Abstract

While self-organizing maps (SOM) have often been used to map and describe chemical space, this paper focuses on their use to accelerate similarity searches based on vectors of high-dimensional real-value descriptors for which classical, binary fingerprint-based similarity speed-up procedures do not apply. Fuzzy tricentric pharmacophore (FPT) and ISIDA substructure counts are herein explored examples. Similarity search speed-up was achieved by positioning compounds on a SOM, then searching for analogues only in the neurons neighbouring the ones in which the query compounds reside. Smaller neighbourhood means shorter virtual screening (VS) time, but lower analogue retrieval rates. An enhancement criterion, conciliating the opposite trends is defined. It depends on map definition and build-up protocol (training set choice, map size, convergence criteria,…). The main goal is to discover and validate SOMs of optimal quality with respect to this criterion.
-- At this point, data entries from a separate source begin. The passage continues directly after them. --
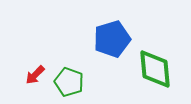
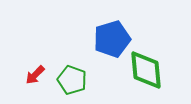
green diamond: moved 9 px left, 1 px down
green pentagon: moved 3 px right, 2 px up
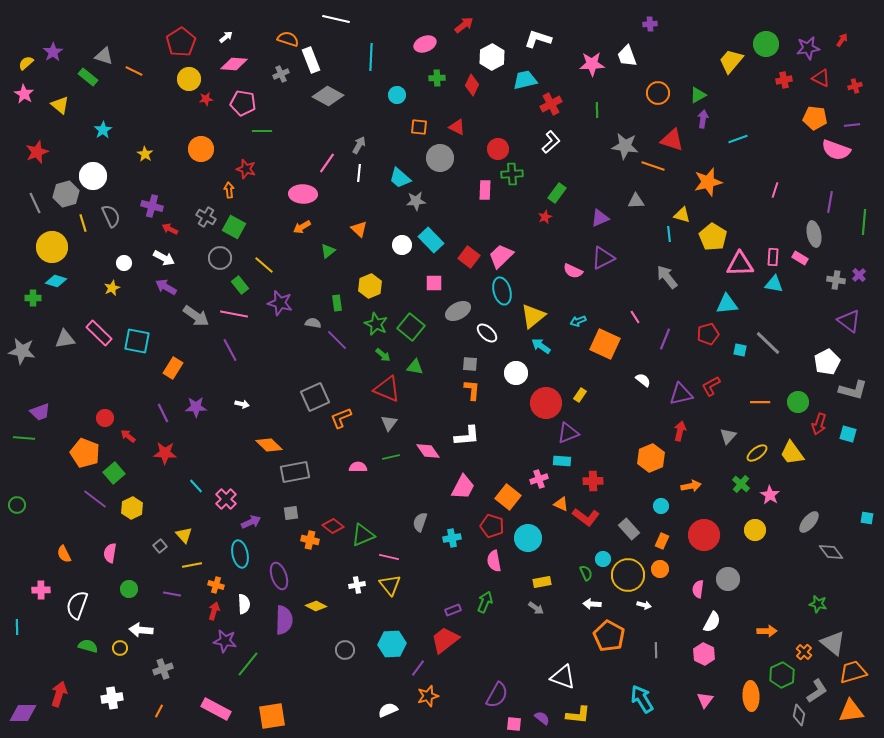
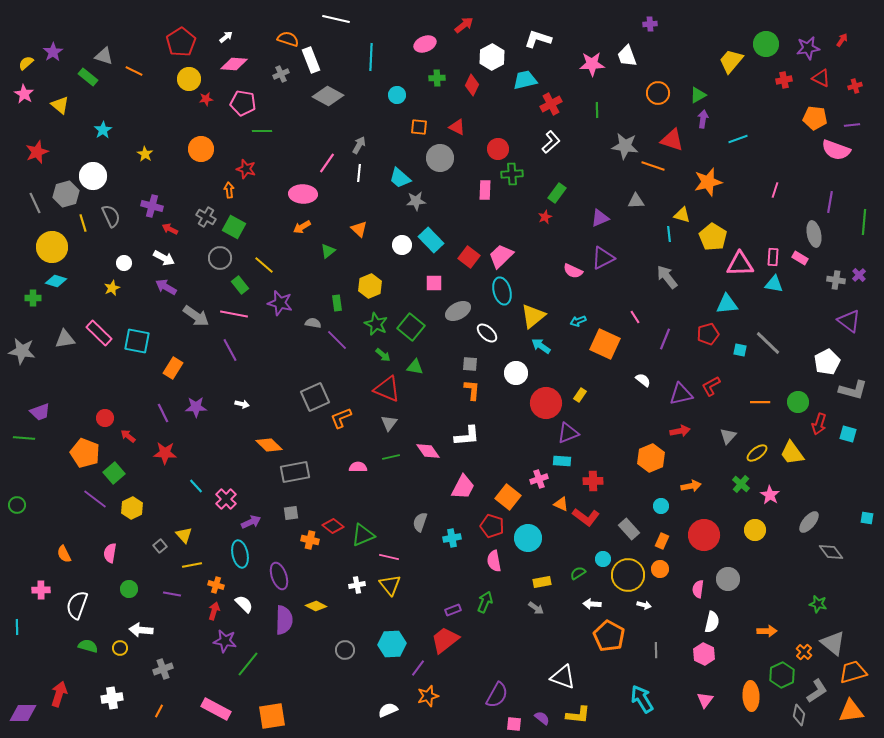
red arrow at (680, 431): rotated 66 degrees clockwise
green semicircle at (586, 573): moved 8 px left; rotated 98 degrees counterclockwise
white semicircle at (244, 604): rotated 42 degrees counterclockwise
white semicircle at (712, 622): rotated 15 degrees counterclockwise
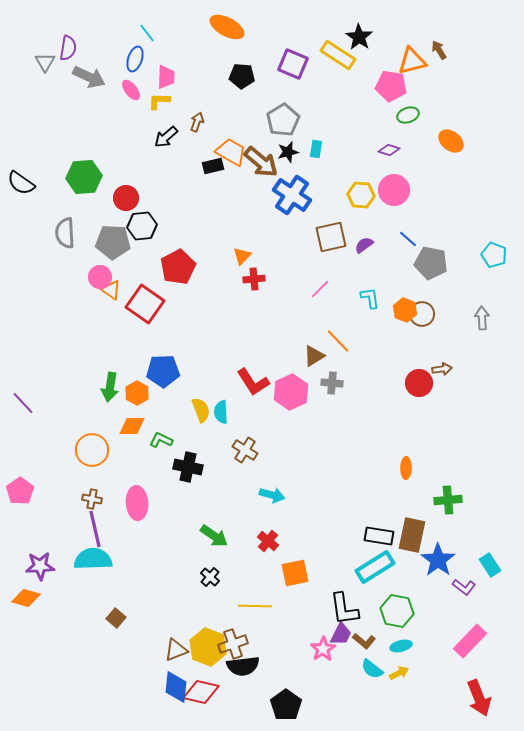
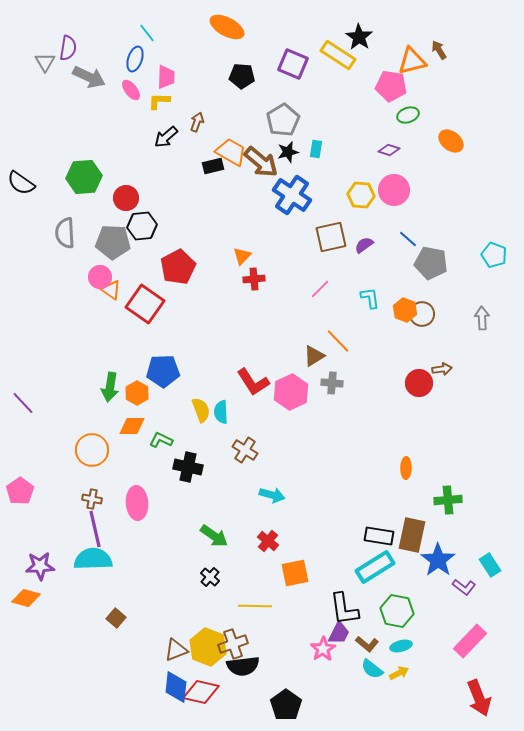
purple trapezoid at (341, 634): moved 2 px left, 1 px up
brown L-shape at (364, 641): moved 3 px right, 3 px down
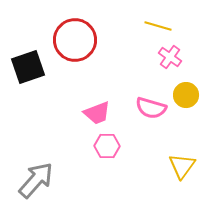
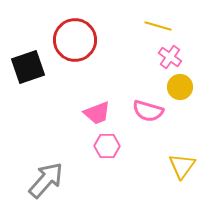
yellow circle: moved 6 px left, 8 px up
pink semicircle: moved 3 px left, 3 px down
gray arrow: moved 10 px right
Increasing the size of the training set beyond a certain limit is shown to be unnecessary and even detrimental, suggesting that one SOM built on a relatively small but diverse training set may be an effective VS enhancer of a much larger database. Also, using an excessively large number of training iterations may lead to over-fitting. Gradual training with en-route checking of VS enhancement propensity is the best strategy to follow. Maps were successfully challenged to accelerate the large-scale VS of 12,000 queries against 160,000 compounds, and shown to provide a meaningful mapping of activity-annotated compounds in chemical space.